The Northern Pike


With light spots over a dark background and a brilliant green to olive-green dorsal area, the northern pike is a striking fish (pun intended).

A voracious predator, pike are well known to attack almost anything alive, including small muskrats, ducklings, loon chicks, mice and nearly any smaller fish in the lake. On Scott and its flyouts typical pike prey would be leeches, burbot, ciscos, whitefish, lake trout and yes, smaller pike. Our pike spawn as soon as the shallow marshy areas are ice free. This is typically a time when the main lake is still ice covered so we have never observed the spawning process, about 3 or 4 days in duration, at Scott. The fertilized eggs attach to vegetation and hatch into fry in a week to two weeks. The fry will live off their egg sacks until they start swimming and feeding on zooplankton and insect larvae. Females mature at about six years of age (around 20" in length) and produce about 9,000 eggs per pound.

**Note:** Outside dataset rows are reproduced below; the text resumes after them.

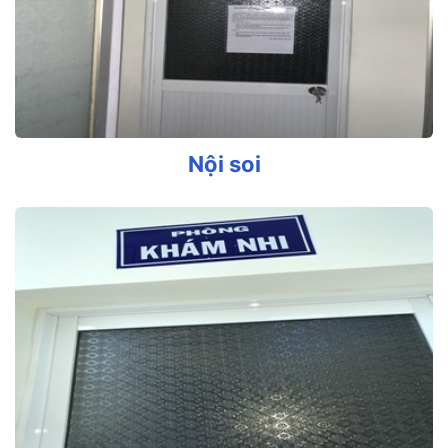
Nội soi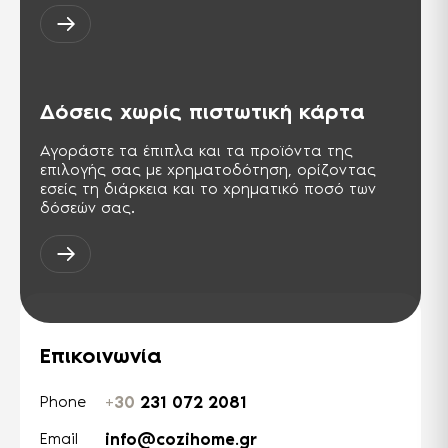
Δόσεις χωρίς πιστωτική κάρτα
Αγοράστε τα έπιπλα και τα προϊόντα της
επιλογής σας με χρηματοδότηση, ορίζοντας
εσείς τη διάρκεια και το χρηματικό ποσό των
δόσεών σας.
Επικοινωνία
+30
231 072 2081
Phone
info@cozihome.gr
Email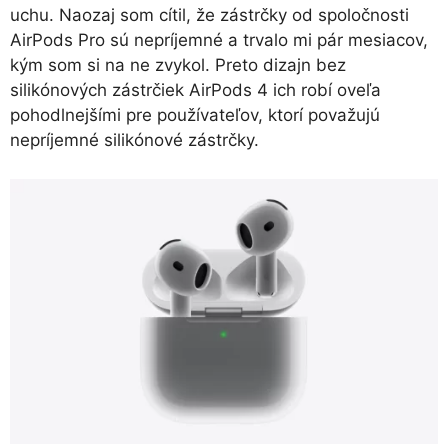
uchu. Naozaj som cítil, že zástrčky od spoločnosti
AirPods Pro sú nepríjemné a trvalo mi pár mesiacov,
kým som si na ne zvykol. Preto dizajn bez
silikónových zástrčiek AirPods 4 ich robí oveľa
pohodlnejšími pre používateľov, ktorí považujú
nepríjemné silikónové zástrčky.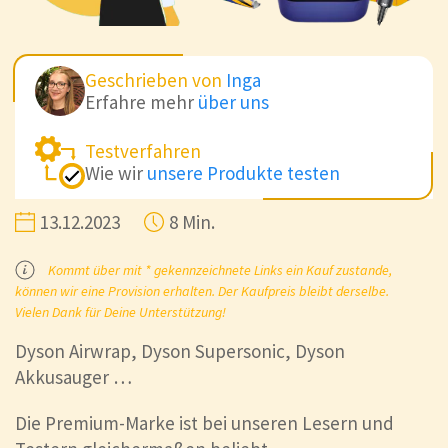
Geschrieben von
Inga
Erfahre mehr
über uns
Testverfahren
Wie wir
unsere Produkte testen
13.12.2023
8 Min.
Kommt über mit * gekennzeichnete Links ein Kauf zustande,
können wir eine Provision erhalten. Der Kaufpreis bleibt derselbe.
Vielen Dank für Deine Unterstützung!
Dyson Airwrap, Dyson Supersonic, Dyson
Akkusauger …
Die Premium-Marke ist bei unseren Lesern und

There has been no management and minimal harvest of our pike: it is a rare, naturally functioning ecosystem. Due to the cold waters and relatively low productivity (a measure of the "living things" in the water,) growth rates are very slow. But Scott pike are long lived and still get to monster proportions. In warmer, southern waters the maximum life span might hit 10 to 12 years. At Scott and in similar waters that age span will approach 30 years for pike.

In 2001 a group of fishery biologists from the British Columbia Institute of Technology in Vancouver conducted field studies as part of Lodge funded research and determined the age of some Scott pike. We did not harvest trophy pike but did keep some small to mid-sized pike to get aging data. Their research did show a very slow growth rate. Five year old pike ranged from 18-22 inches in length, but an 11 year old pike at Scott is only 28-30". One 13 year old was only 29". The big fish (40-50") are very old. That's the reason why catch and release for trophy fish is so critical in preserving a quality fishery.